Calling for students to volunteer

Members of the YSU community participate in a local food drive. Volunteer hours can be logged to PenguinPulse. Photo courtesy of Lexi Rager

By Gunnhildur Baldursdottir

Moving toward increased community engagement, Youngstown State University is encouraging the campus community to use the online volunteer management platform PenguinPulse. 

Amy Cossentino, dean of Sokolov Honors College, and Associate Provost Strategy and Engagement, said students, faculty, staff, and community partners could post different types of community engagement events, communicate with each other, and form collaborations.

“What we’ve never been good at doing is really cataloging all how we are connected in the community. So we said let’s go with GivePulse [the mother web] because it just made sense. Right now, our students are already using it,” Cossentino said. 

Lexi Rager, assistant director of Sokolov Honors College, said besides giving time to the community, students can benefit from volunteering in many ways. 

“If you’re out there volunteering, you are learning team-working skills, communication skills, maybe you’re doing marketing for an organization or social media,” Rager said. You’re getting that experience that you need, and you’re benefiting the community in the same process.

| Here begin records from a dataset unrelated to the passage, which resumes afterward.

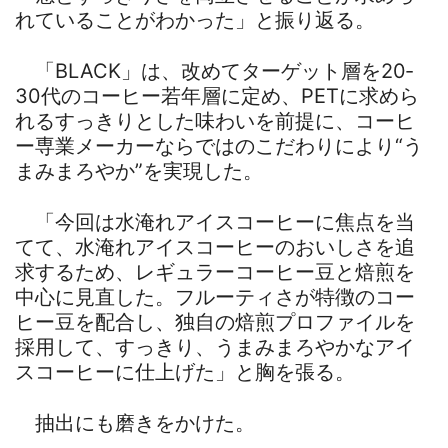
れていることがわかった」と振り返る。
「BLACK」は、改めてターゲット層を20‐
30代のコーヒー若年層に定め、PETに求めら
れるすっきりとした味わいを前提に、コーヒ
ー専業メーカーならではのこだわりにより“う
まみまろやか”を実現した。
「今回は水淹れアイスコーヒーに焦点を当
てて、水淹れアイスコーヒーのおいしさを追
求するため、レギュラーコーヒー豆と焙煎を
中心に見直した。フルーティさが特徴のコー
ヒー豆を配合し、独自の焙煎プロファイルを
採用して、すっきり、うまみまろやかなアイ
スコーヒーに仕上げた」と胸を張る。
抽出にも磨きをかけた。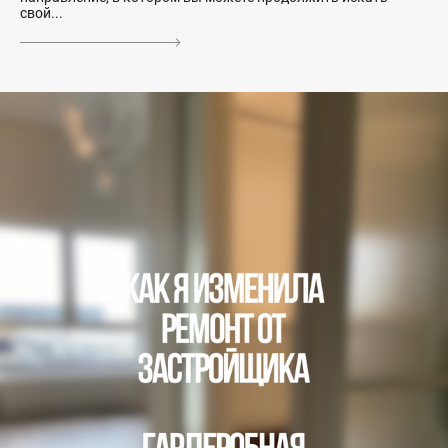
свой...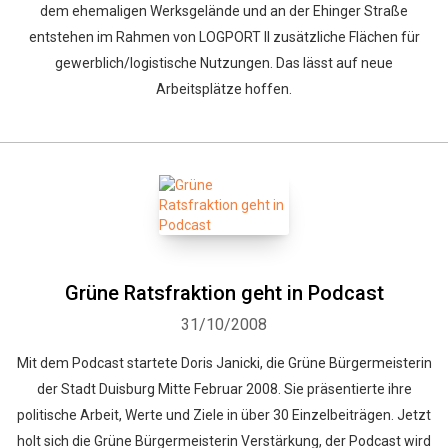
dem ehemaligen Werksgelände und an der Ehinger Straße
entstehen im Rahmen von LOGPORT II zusätzliche Flächen für
gewerblich/logistische Nutzungen. Das lässt auf neue
Arbeitsplätze hoffen.
Grüne Ratsfraktion geht in Podcast
31/10/2008
Mit dem Podcast startete Doris Janicki, die Grüne Bürgermeisterin
der Stadt Duisburg Mitte Februar 2008. Sie präsentierte ihre
politische Arbeit, Werte und Ziele in über 30 Einzelbeiträgen. Jetzt
holt sich die Grüne Bürgermeisterin Verstärkung, der Podcast wird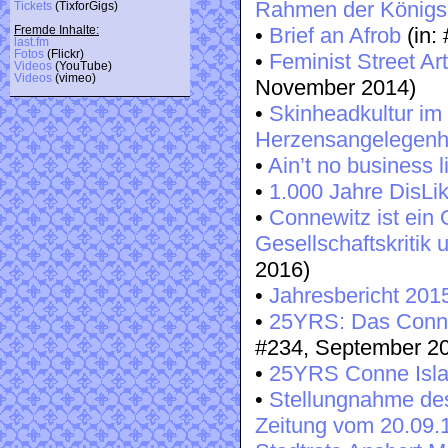
Rahmen der Königs
Tickets
(TixforGigs)
•
Brief an Afrob
(in:
Fremde Inhalte:
last.fm
Fotos
(Flickr)
•
Feminist Street Ar
Videos
(YouTube)
Videos
(vimeo)
November 2014)
•
Skinheadkultur im
Herzensangelegenh
•
Ain’t no business 
•
1.000 Jahre DisLi
•
Connewitz ist ein 
Gesellschaftskritik
2016)
•
Jahresbericht 201
•
25YRS: Das Conne 
#234, September 2
•
25YRS Conne Islan
•
Stellungnahme des
Zeitung vom 20.09.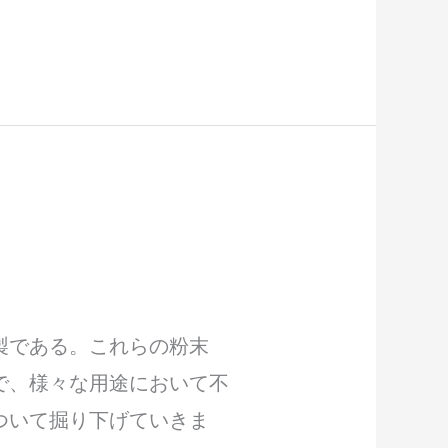
製である。これらの粉末
で、様々な用途において不
ついて掘り下げていきま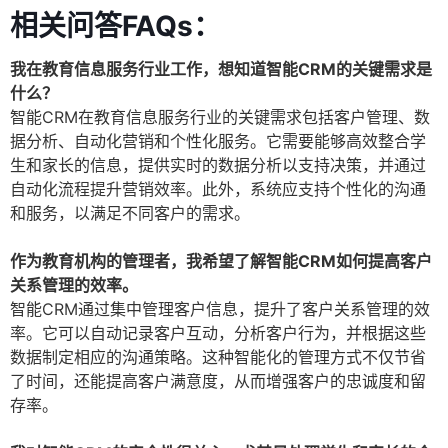
相关问答FAQs：
我在教育信息服务行业工作，想知道智能CRM的关键需求是
什么？
智能CRM在教育信息服务行业的关键需求包括客户管理、数
据分析、自动化营销和个性化服务。它需要能够高效整合学
生和家长的信息，提供实时的数据分析以支持决策，并通过
自动化流程提升营销效率。此外，系统应支持个性化的沟通
和服务，以满足不同客户的需求。
作为教育机构的管理者，我希望了解智能CRM如何提高客户
关系管理的效率。
智能CRM通过集中管理客户信息，提升了客户关系管理的效
率。它可以自动记录客户互动，分析客户行为，并根据这些
数据制定相应的沟通策略。这种智能化的管理方式不仅节省
了时间，还能提高客户满意度，从而增强客户的忠诚度和留
存率。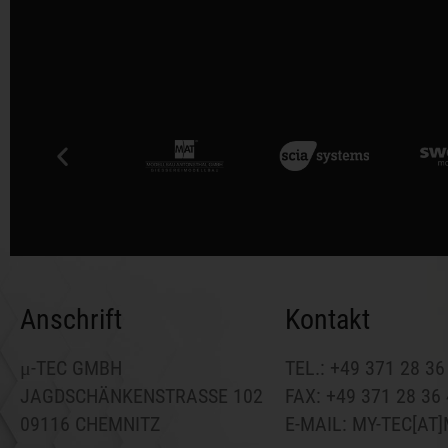
Anschrift
Kontakt
μ-TEC GMBH
TEL.: +49 371 28 36
JAGDSCHÄNKENSTRASSE 102
FAX: +49 371 28 36
09116 CHEMNITZ
E-MAIL: MY-TEC[AT]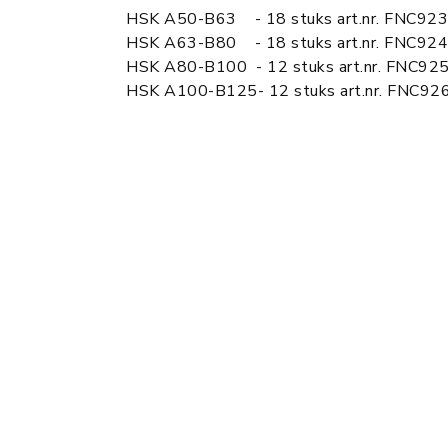
HSK A50-B63 - 18 stuks art.nr. FNC92
HSK A63-B80 - 18 stuks art.nr. FNC92
HSK A80-B100 - 12 stuks art.nr. FNC9
HSK A100-B125- 12 stuks art.nr. FNC9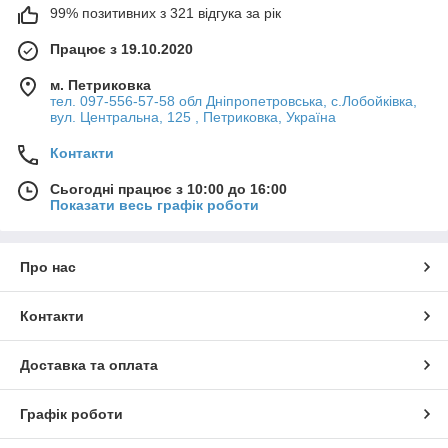
99% позитивних з 321 відгука за рік
Працює з 19.10.2020
м. Петриковка
тел. 097-556-57-58 обл Дніпропетровська, с.Лобойківка,
вул. Центральна, 125 , Петриковка, Україна
Контакти
Сьогодні працює з 10:00 до 16:00
Показати весь графік роботи
Про нас
Контакти
Доставка та оплата
Графік роботи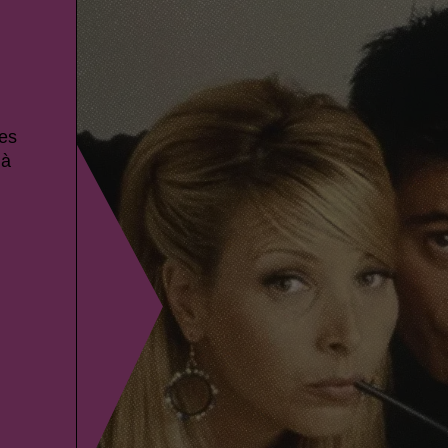
ces
 à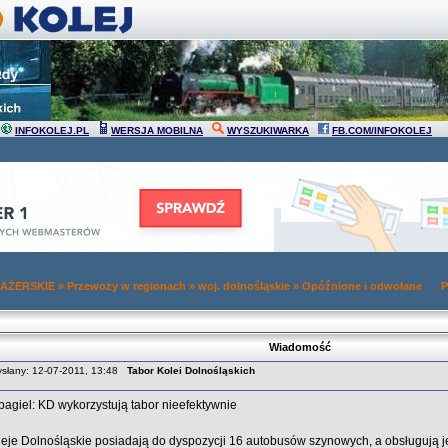
INFOKOLEJ.PL
WERSJA MOBILNA
WYSZUKIWARKA
FB.COM/INFOKOLEJ
AŻERSKIE
»
Przewozy w regionach
»
woj. dolnośląskie
»
Opóźnione i odwołane
P
Wiadomość
słany: 12-07-2011, 13:48
Tabor Kolei Dolnośląskich
pagiel: KD wykorzystują tabor nieefektywnie
leje Dolnośląskie posiadają do dyspozycji 16 autobusów szynowych, a obsługują 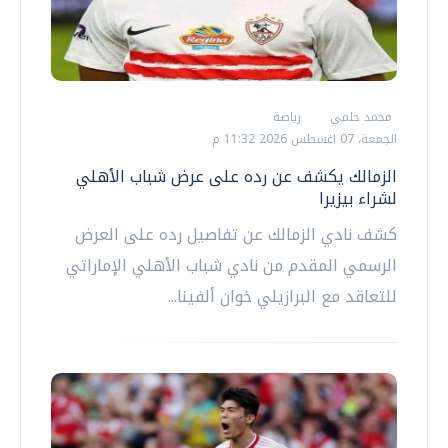
محمد حلمي
رياضة
الجمعة، 07 اغسطس 2026 11:32 م
الزمالك يكشف عن رده على عرض شباب الأهلي
لشراء بيزيرا
كشف نادي الزمالك عن تفاصيل رده على العرض
الرسمي المقدم من نادي شباب الأهلي الإماراتي
للتعاقد مع البرازيلي خوان ألفينا...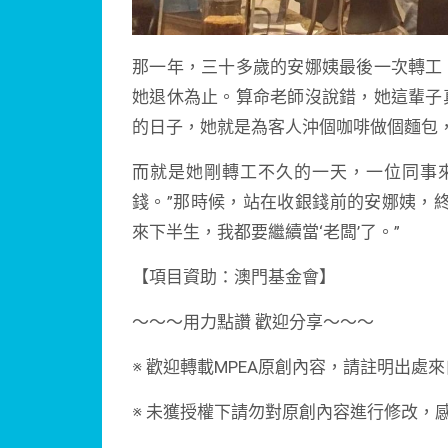
那一年，三十多歲的安娜姨最後一次轉工
她退休為止。算命老師沒說錯，她這輩子
的日子，她就是為客人沖個咖啡做個麵包
而就是她剛轉工不久的一天，一位同事
錢。”那時候，站在收銀錢前的安娜姨，
來下半生，我都要繼續當‘老闆’了。”
【項目資助：澳門基金會】
～～～用力點讚 歡迎分享～～～
※ 歡迎轉載MPEA原創內容，請註明出處來
※ 未獲授權下請勿對原創內容進行修改，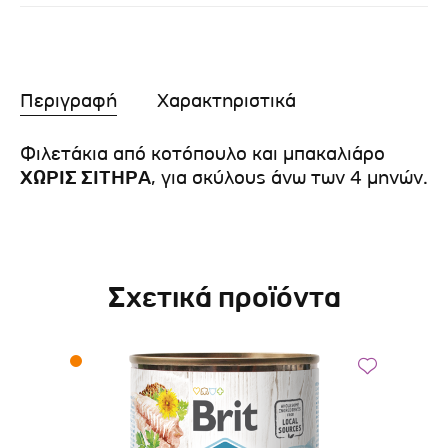
Περιγραφή
Χαρακτηριστικά
Φιλετάκια από κοτόπουλο και μπακαλιάρο
ΧΩΡΙΣ ΣΙΤΗΡΑ
, για σκύλους άνω των 4 μηνών.
Σχετικά προϊόντα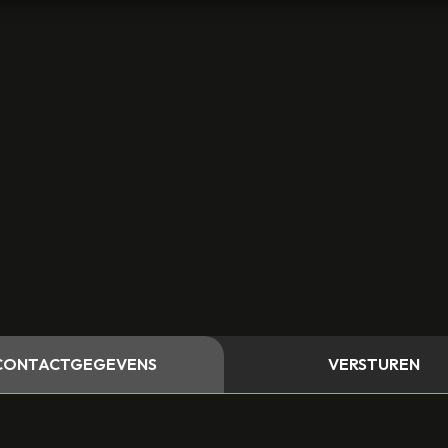
CONTACTGEGEVENS
VERSTUREN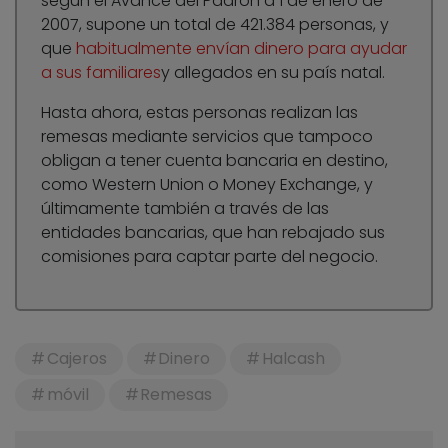
según el Avance del Padrón a 1 de enero de
2007, supone un total de 421.384 personas, y
que
habitualmente envían dinero para ayudar
a sus familiares
y allegados en su país natal.
Hasta ahora, estas personas realizan las
remesas mediante servicios que tampoco
obligan a tener cuenta bancaria en destino,
como Western Union o Money Exchange, y
últimamente también a través de las
entidades bancarias, que han rebajado sus
comisiones para captar parte del negocio.
Cajeros
Dinero
Halcash
móvil
Remesas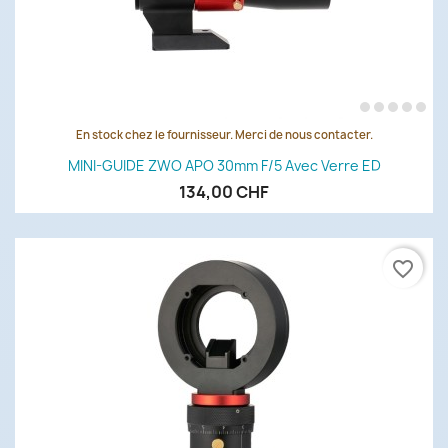
En stock chez le fournisseur. Merci de nous contacter.
MINI-GUIDE ZWO APO 30mm F/5 Avec Verre ED
134,00 CHF
favorite_border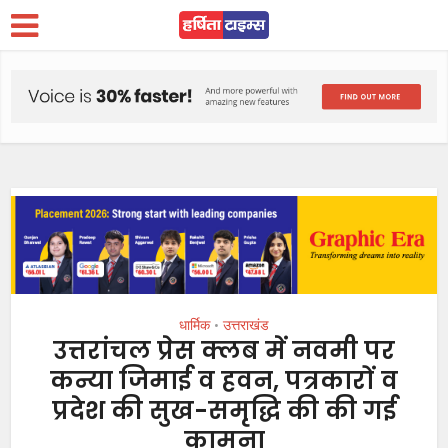
धार्मिक
उत्तराखंड
•
उत्तरांचल प्रेस क्लब में नवमी पर
कन्या जिमाई व हवन, पत्रकारों व
प्रदेश की सुख-समृद्धि की की गई
कामना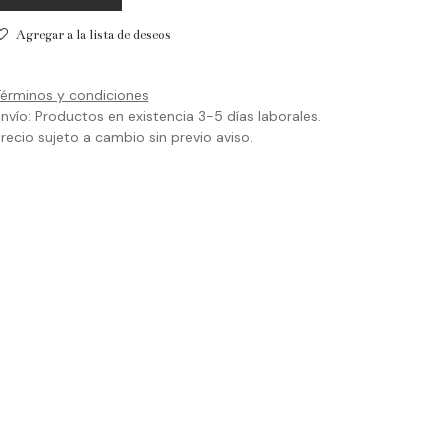
Agregar a la lista de deseos
érminos y condiciones
nvío: Productos en existencia 3-5 días laborales.
recio sujeto a cambio sin previo aviso.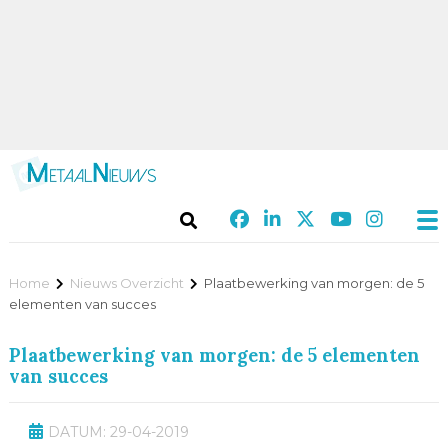
Home
Nieuws Overzicht
Plaatbewerking van morgen: de 5
elementen van succes
Plaatbewerking van morgen: de 5 elementen
van succes
DATUM: 29-04-2019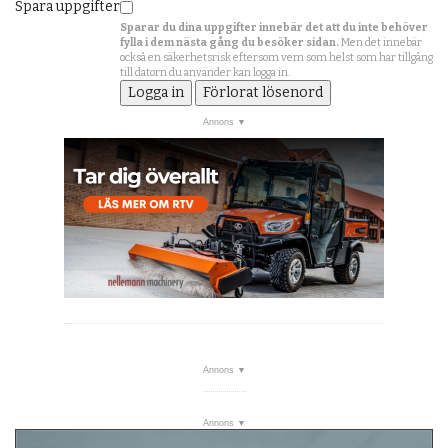
Spara uppgifter
Sparar du dina uppgifter innebär det att du inte behöver
fylla i dem nästa gång du besöker sidan.
Men det innebär
också en säkerhetsrisk eftersom vem som helst som har tillgång
till datorn du använder kan logga in.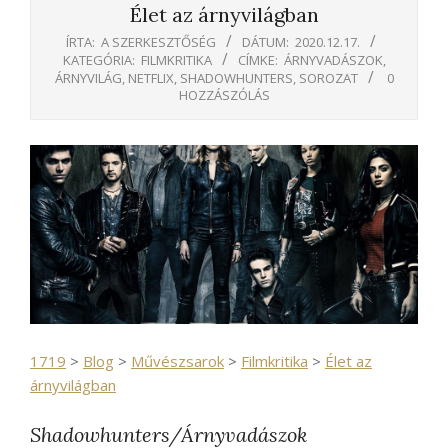
Élet az árnyvilágban
ÍRTA:
A SZERKESZTŐSÉG
DÁTUM:
2020.12.17.
KATEGÓRIA:
FILMKRITIKA
CÍMKE:
ÁRNYVADÁSZOK
,
ÁRNYVILÁG
,
NETFLIX
,
SHADOWHUNTERS
,
SOROZAT
0
HOZZÁSZÓLÁS
1719
>
Blog
>
Művészsarok
>
Filmkritika
>
Élet az
árnyvilágban
Shadowhunters/Árnyvadászok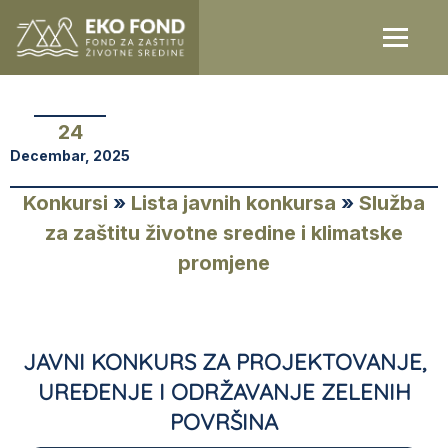
24
Decembar, 2025
Konkursi
»
Lista javnih konkursa
»
Služba
za zaštitu životne sredine i klimatske
promjene
JAVNI KONKURS ZA PROJEKTOVANJE,
UREĐENJE I ODRŽAVANJE ZELENIH
POVRŠINA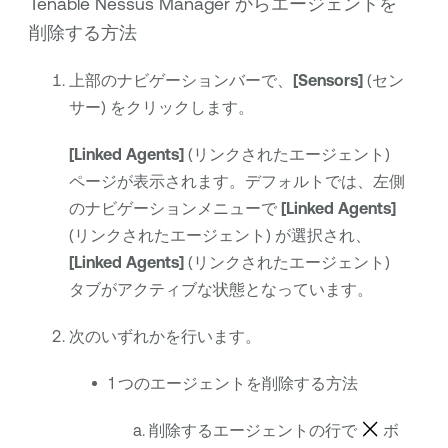
Tenable Nessus Manager
からエージェントを
削除する方法
上部のナビゲーションバーで、
[Sensors]
(セン
サー) をクリックします。
[Linked Agents]
(リンクされたエージェント)
ページが表示されます。デフォルトでは、左側
のナビゲーションメニューで
[Linked Agents]
(リンクされたエージェント) が選択され、
[Linked Agents]
(リンクされたエージェント)
タブがアクティブな状態となっています。
次のいずれかを行います。
1 つのエージェントを削除する方法
削除するエージェントの行で
ボ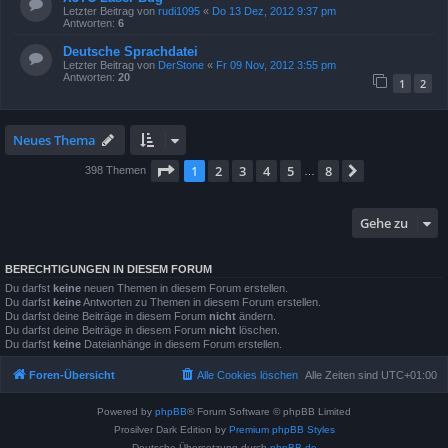
Letzter Beitrag von
rudi1095
«
Do 13 Dez, 2012 9:37 pm
Antworten:
6
Deutsche Sprachdatei
Letzter Beitrag von
DerStone
«
Fr 09 Nov, 2012 3:55 pm
Antworten:
20
1
2
Neues Thema
Seite
1
von
8
1
2
3
4
5
8
Nächste
398 Themen
…
Gehe zu
BERECHTIGUNGEN IN DIESEM FORUM
Du darfst
keine
neuen Themen in diesem Forum erstellen.
Du darfst
keine
Antworten zu Themen in diesem Forum erstellen.
Du darfst deine Beiträge in diesem Forum
nicht
ändern.
Du darfst deine Beiträge in diesem Forum
nicht
löschen.
Du darfst
keine
Dateianhänge in diesem Forum erstellen.
Foren-Übersicht
Alle Cookies löschen
Alle Zeiten sind
UTC+01:00
Powered by
phpBB
® Forum Software © phpBB Limited
Prosilver Dark Edition by
Premium phpBB Styles
Deutsche Übersetzung durch
phpBB.de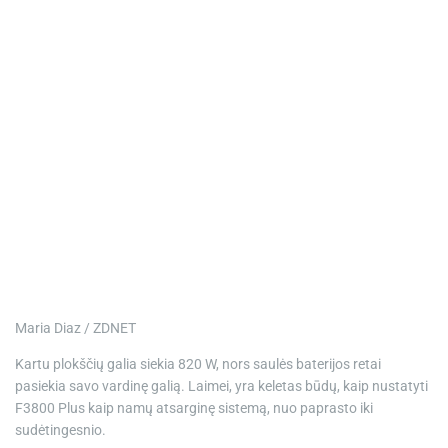
Maria Diaz / ZDNET
Kartu plokščių galia siekia 820 W, nors saulės baterijos retai
pasiekia savo vardinę galią. Laimei, yra keletas būdų, kaip nustatyti
F3800 Plus kaip namų atsarginę sistemą, nuo paprasto iki
sudėtingesnio.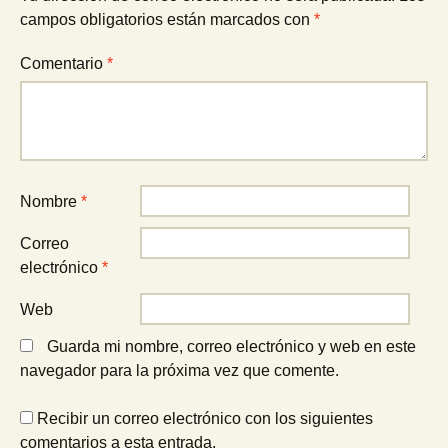
campos obligatorios están marcados con
*
Comentario
*
Nombre
*
Correo
electrónico
*
Web
Guarda mi nombre, correo electrónico y web en este
navegador para la próxima vez que comente.
Recibir un correo electrónico con los siguientes
comentarios a esta entrada.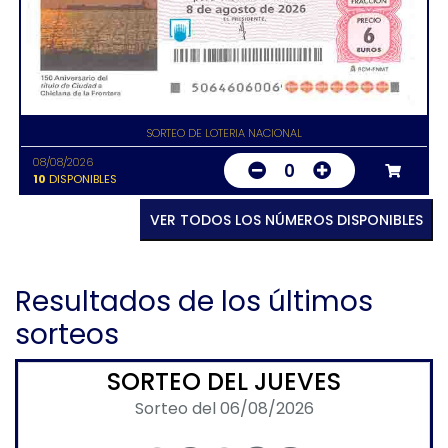
SORTEO DE LOTERIA NACIONAL
08/08/2026
0
10
DISPONIBLES
VER TODOS LOS NÚMEROS DISPONIBLES
Resultados de los últimos
sorteos
SORTEO DEL JUEVES
Sorteo del 06/08/2026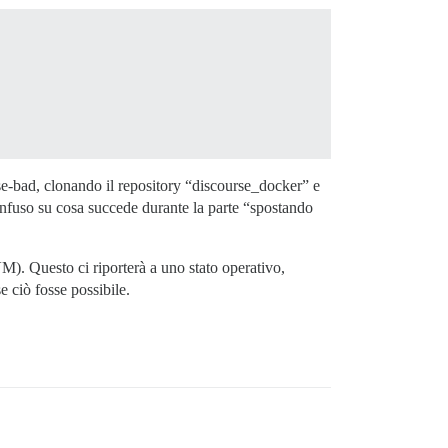
rse-bad, clonando il repository “discourse_docker” e
onfuso su cosa succede durante la parte “spostando
M). Questo ci riporterà a uno stato operativo,
 ciò fosse possibile.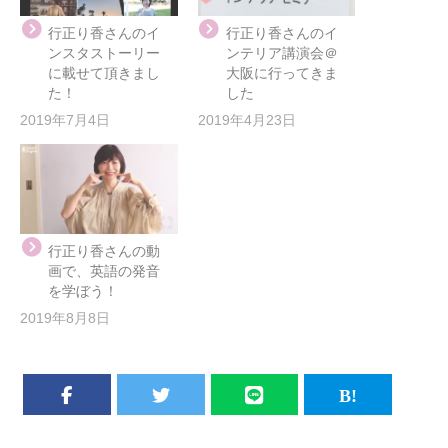
行正り香さんのイ
行正り香さんのイ
ンスタストーリー
ンテリア講演会＠
に載せて頂きまし
大阪に行ってきま
た！
した
2019年7月4日
2019年4月23日
行正り香さんの動
画で、英語の発音
を学ぼう！
2019年8月8日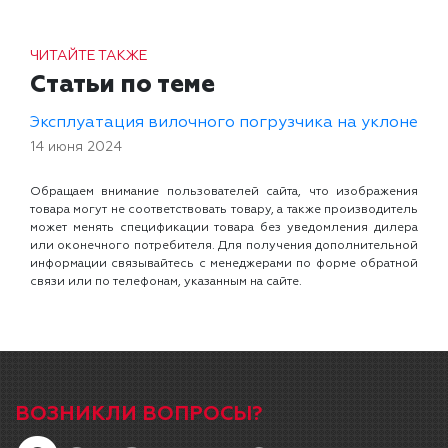
ЧИТАЙТЕ ТАКЖЕ
Статьи по теме
Эксплуатация вилочного погрузчика на уклоне
14 июня 2024
Обращаем внимание пользователей сайта, что изображения
товара могут не соответствовать товару, а также производитель
может менять спецификации товара без уведомления дилера
или оконечного потребителя. Для получения дополнительной
информации связывайтесь с менеджерами по форме обратной
связи или по телефонам, указанным на сайте.
ВОЗНИКЛИ ВОПРОСЫ?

Ben Unger, a graduate student in the clinical mental health counseling program, said volunteering has positively impacted their experience at YSU. 

“One of the biggest things is just being integrated in the community. Since I’m not from around here, it’s nice to feel kind of at home or get to know it a little better,” Unger said.

Caitlyn Sapp, a junior exercise science major, said students could benefit from volunteering in the future with life-long friendships, networks of connections, personal growth and more. 

“I’ve seen firsthand the effects of volunteering, and nowadays, I feel like employers and graduate programs are looking more at your extracurriculars and not as heavily on your grades,” Sapp said. “For an employer to see that you did so many hours in your undergrad is huge. That’s going to take you a long way.” 

The university is also creating classes that officially offer community engagement. 

“What the university is trying to do right now is tagging courses as community engaged, so that means that there’s a public community engagement component built into that class,” Rager said. 

Faculty members can now apply to get their course tag.

Cossentino said community-engaged learning could attract students from other areas to be more invested in Youngstown. 

“They’ve had these mentorship relationships with the community partner. They’re learning so much,“ Cossentiono said. “It’s a win-win situation when there is a collaborative effort between the university and the community partner.”  

Students interested in volunteering for community engagement can set up their PenguinPulse account on GivePulse and start exploring the platform.